ヘアスタイル、恐ろしく整った骨格に品のいい眉、吸い込まれそうな漆黒の瞳、スッとした鼻筋、薄くて口角が上がったくちびるがお行儀よく収まっている。

表情の一つ一つまでもが計算されているみたいに、私を見て歪ませた表情すらも完璧だった。

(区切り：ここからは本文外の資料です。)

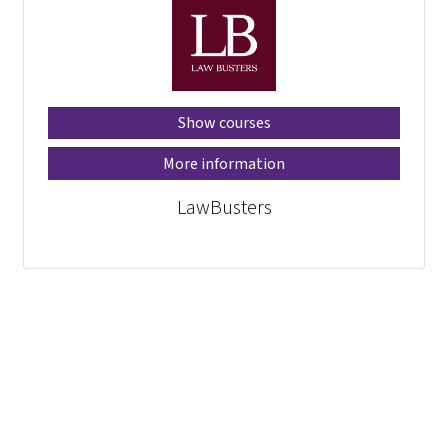
Show courses
More information
LawBusters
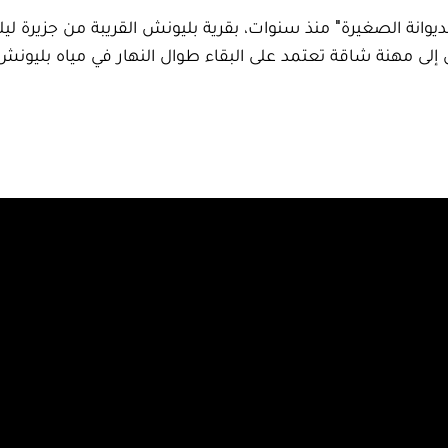
يوانة الصغيرة" منذ سنوات، بقرية بليونش القريبة من جزيرة ل
 إلى مهنة شاقة تعتمد على البقاء طوال النهار في مياه بليونش 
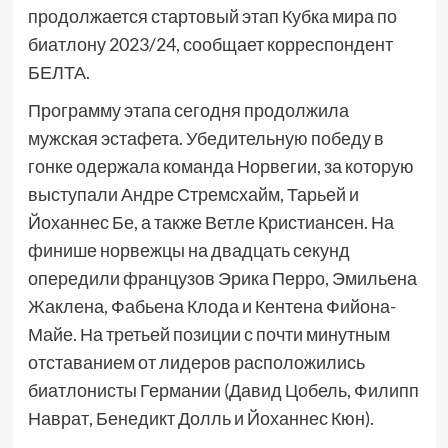
продолжается стартовый этап Кубка мира по
биатлону 2023/24, сообщает корреспондент
БЕЛТА.
Программу этапа сегодня продолжила
мужская эстафета. Убедительную победу в
гонке одержала команда Норвегии, за которую
выступали Андре Стремсхайм, Тарьей и
Йоханнес Бе, а также Ветле Кристиансен. На
финише норвежцы на двадцать секунд
опередили французов Эрика Перро, Эмильена
Жаклена, Фабьена Клода и Кентена Фийона-
Майе. На третьей позиции с почти минутным
отставанием от лидеров расположились
биатлонисты Германии (Давид Цобель, Филипп
Наврат, Бенедикт Долль и Йоханнес Кюн).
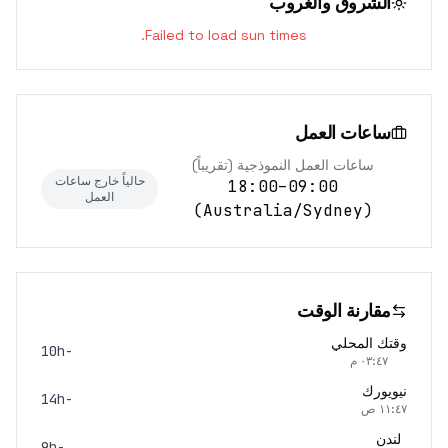
الشروق والغروب
Failed to load sun times.
ساعات العمل
ساعات العمل النموذجية (تقريباً)
حالياً خارج ساعات
09:00–18:00
العمل
)
Australia/Sydney
(
مقارنة الوقت
وقتك المحلي
-10h
٠٣:٤٧ م
نيويورك
-14h
١١:٤٧ ص
لندن
-9h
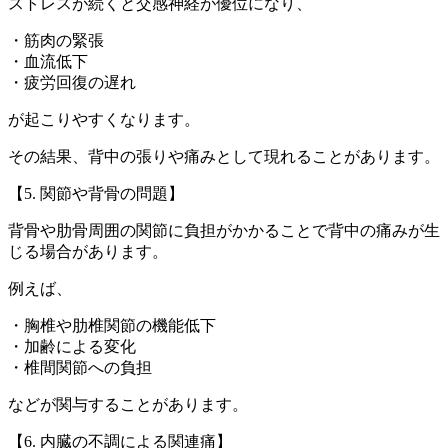
ストレスが続くと交感神経が優位になり、
・筋肉の緊張
・血流低下
・疲労回復の遅れ
が起こりやすくなります。
その結果、背中の張りや痛みとして現れることがあります。
【5. 関節や背骨の問題】
背骨や肋骨周囲の関節に負担がかかることで背中の痛みが生
じる場合があります。
例えば、
・胸椎や肋椎関節の機能低下
・加齢による変化
・椎間関節への負担
などが関与することがあります。
【6. 内臓の不調による関連痛】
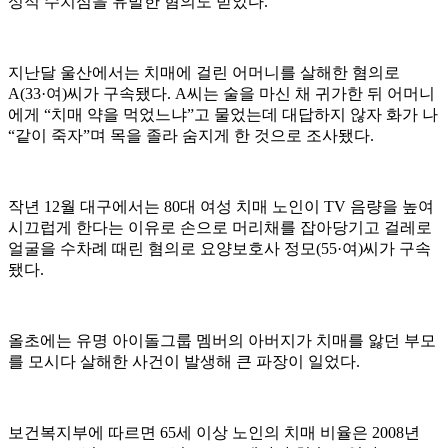
성적 수치심을 유발한 혐의도 받았다.
지난달 울산에서는 치매에 걸린 어머니를 살해한 혐의로
A(33·여)씨가 구속됐다. A씨는 술을 마신 채 귀가한 뒤 어머니
에게 “치매 약을 먹었느냐”고 물었는데 대답하지 않자 화가 나
“같이 죽자”며 목을 졸라 숨지게 한 것으로 조사됐다.
작년 12월 대구에서는 80대 여성 치매 노인이 TV 음량을 높여
시끄럽게 한다는 이유로 손으로 머리채를 잡아당기고 걸레로
얼굴을 수차례 때린 혐의로 요양보호사 정모(55·여)씨가 구속
됐다.
올초에는 유명 아이돌그룹 멤버의 아버지가 치매를 앓던 부모
를 모시다 살해한 사건이 발생해 큰 파장이 일었다.
보건복지부에 따르면 65세 이상 노인의 치매 비율은 2008년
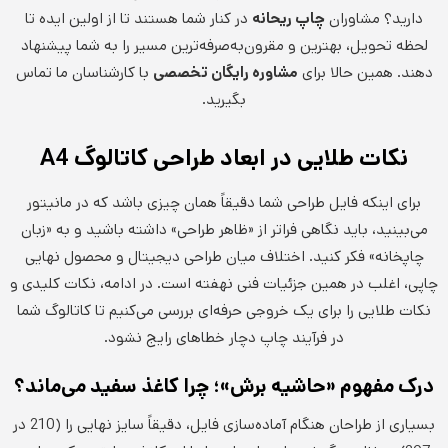
دارید؟ مشاوران
چاپ ریحانه
در کنار شما هستند تا از اولین ایده تا
لحظه تحویل، بهترین و مقرون‌به‌صرفه‌ترین مسیر را به شما پیشنهاد
دهند. همین حالا برای
مشاوره رایگان تخصصی
با کارشناسان ما تماس
بگیرید.
نکات طلایی در ابعاد طراحی کاتالوگ
A4
برای اینکه فایل طراحی شما دقیقاً همان چیزی باشد که در مانیتور
می‌بینید، باید نگاهی فراتر از «ظاهر طراحی» داشته باشید و به «زبان
چاپخانه» فکر کنید. اختلاف میان طراحی دیجیتال و محصول نهایی
چاپی، اغلب در همین جزئیات فنی نهفته است. در ادامه، نکات کلیدی و
نکات طلایی را برای یک خروجی حرفه‌ای بررسی می‌کنیم تا کاتالوگ شما
در فرآیند چاپ دچار خطاهای رایج نشود.
درک مفهوم «حاشیه برش»؛ چرا کاغذ سفید می‌ماند؟
بسیاری از طراحان هنگام آماده‌سازی فایل، دقیقاً سایز نهایی را (210 در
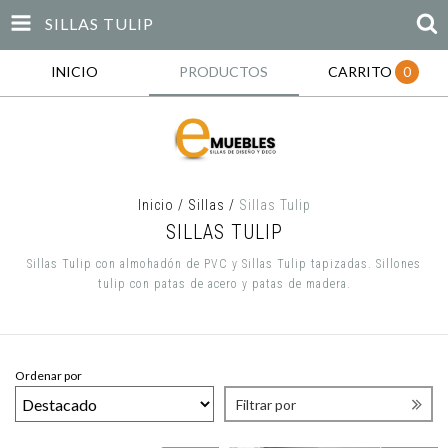
SILLAS TULIP
INICIO
PRODUCTOS
CARRITO
0
Inicio
/
Sillas
/
Sillas Tulip
SILLAS TULIP
Sillas Tulip con almohadón de PVC y Sillas Tulip tapizadas. Sillones
tulip con patas de acero y patas de madera.
Ordenar por
Filtrar por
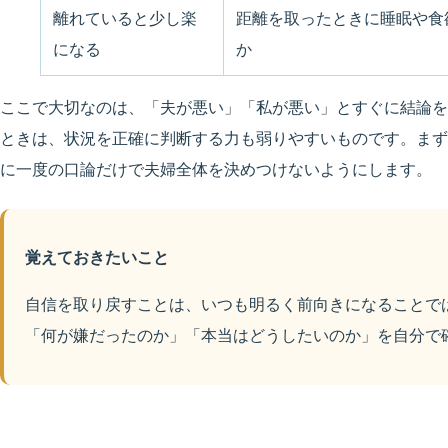
離れていると少し楽
距離を取ったときに睡眠や食
になる
か
ここで大切なのは、「夫が悪い」「私が悪い」とすぐに結論を
ときは、状況を正確に判断する力も弱りやすいものです。まず
に一度の口論だけで夫婦全体を決めつけないようにします。
覚えておきたいこと
自信を取り戻すことは、いつも明るく前向きになることで
「何が嫌だったのか」「本当はどうしたいのか」を自分で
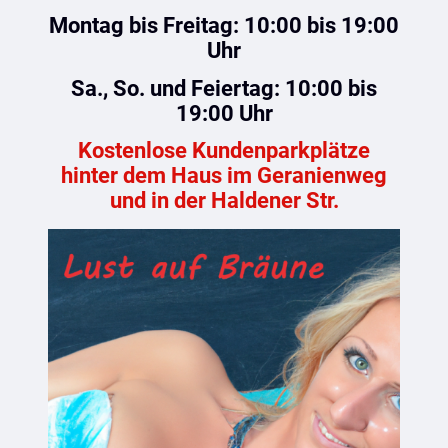
Montag bis Freitag: 10:00 bis 19:00
Uhr
Sa., So. und Feiertag: 10:00 bis
19:00 Uhr
Kostenlose Kundenparkplätze
hinter dem Haus im Geranienweg
und in der Haldener Str.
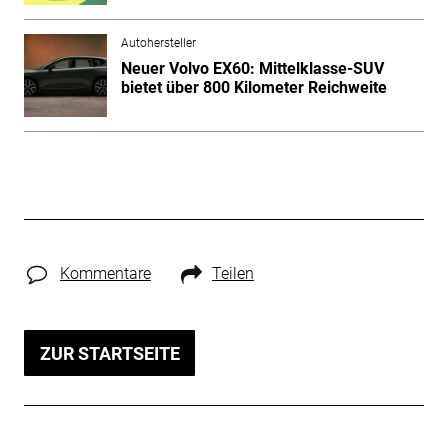
Autohersteller
Neuer Volvo EX60: Mittelklasse-SUV
bietet über 800 Kilometer Reichweite
Kommentare
Teilen
ZUR STARTSEITE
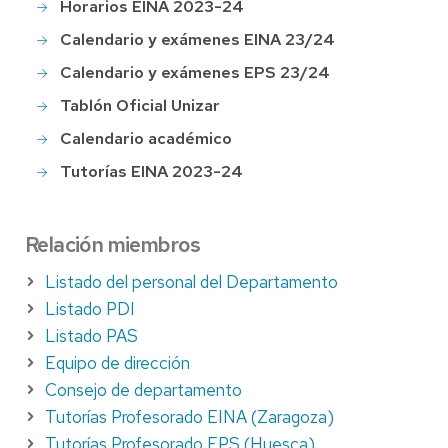
Horarios EINA 2023-24
Calendario y exámenes EINA 23/24
Calendario y exámenes EPS 23/24
Tablón Oficial Unizar
Calendario académico
Tutorías EINA 2023-24
Relación miembros
Listado del personal del Departamento
Listado PDI
Listado PAS
Equipo de dirección
Consejo de departamento
Tutorías Profesorado EINA (Zaragoza)
Tutorías Profesorado EPS (Huesca)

すごく頭がいいってこともきっと事実だし、身長もたぶん百八十センチはありそう。

もう、足がものすごく臭いとかじゃないと、同じ人間として割りに合わない気がする。

なのに、一人歩きしている本郷 カナデを総称する「人柄」はデタラメだ。

いや、違う。
きっと人前では噂通り分け隔てなく親切で聡明で、非の打ち所がない少年なのだろう。

あの姿は生徒会室だけで現れる本性なのかもしれない。

それでもおかしいと思う。

私に「黙れ、ブス」って言った本郷先輩は、同じ生徒会員の二年生の先輩達にはあんな態度は取っていなかった。

噂通り、ニコニコと穏やかで親切だった。

なんで私にだけ?
もしかして生徒会員としてやっていけるか、メンタルを試されてる?

どっちにしても最悪な印象は覆らない。

あんな男、私は絶対に好きになったりしない!

本郷 カナデのムカつく顔を思い出しては、悠太の顔を思い浮かべてイライラを帳消しした。